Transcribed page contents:

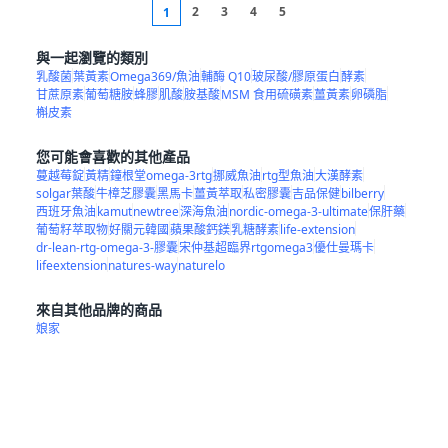
2
3
4
5
1
與一起瀏覽的類別
乳酸菌
葉黃素
Omega369/魚油
輔酶 Q10
玻尿酸/膠原蛋白
酵素
甘蔗原素
葡萄糖胺
蜂膠
肌酸
胺基酸
MSM 食用硫磺素
薑黃素
卵磷脂
槲皮素
您可能會喜歡的其他產品
蔓越莓錠
黃精
鐘根堂omega-3rtg
挪威魚油
rtg型魚油
大漢酵素
solgar葉酸
牛樟芝膠囊
黑馬卡
薑黃萃取
私密膠囊
吉品保健
bilberry
西班牙魚油
kamut
newtree
深海魚油
nordic-omega-3-ultimate
保肝藥
葡萄籽萃取物
好關元韓國
蘋果酸鈣鎂
乳糖酵素
life-extension
dr-lean-rtg-omega-3-膠囊
宋仲基超臨界rtgomega3
優仕曼瑪卡
lifeextension
natures-way
naturelo
來自其他品牌的商品
娘家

== Your task ==
Exclude all images and restate the records above word for word.

== Solution ==
2
3
4
5
1
與一起瀏覽的類別
乳酸菌
葉黃素
Omega369/魚油
輔酶 Q10
玻尿酸/膠原蛋白
酵素
甘蔗原素
葡萄糖胺
蜂膠
肌酸
胺基酸
MSM 食用硫磺素
薑黃素
卵磷脂
槲皮素
您可能會喜歡的其他產品
蔓越莓錠
黃精
鐘根堂omega-3rtg
挪威魚油
rtg型魚油
大漢酵素
solgar葉酸
牛樟芝膠囊
黑馬卡
薑黃萃取
私密膠囊
吉品保健
bilberry
西班牙魚油
kamut
newtree
深海魚油
nordic-omega-3-ultimate
保肝藥
葡萄籽萃取物
好關元韓國
蘋果酸鈣鎂
乳糖酵素
life-extension
dr-lean-rtg-omega-3-膠囊
宋仲基超臨界rtgomega3
優仕曼瑪卡
lifeextension
natures-way
naturelo
來自其他品牌的商品
娘家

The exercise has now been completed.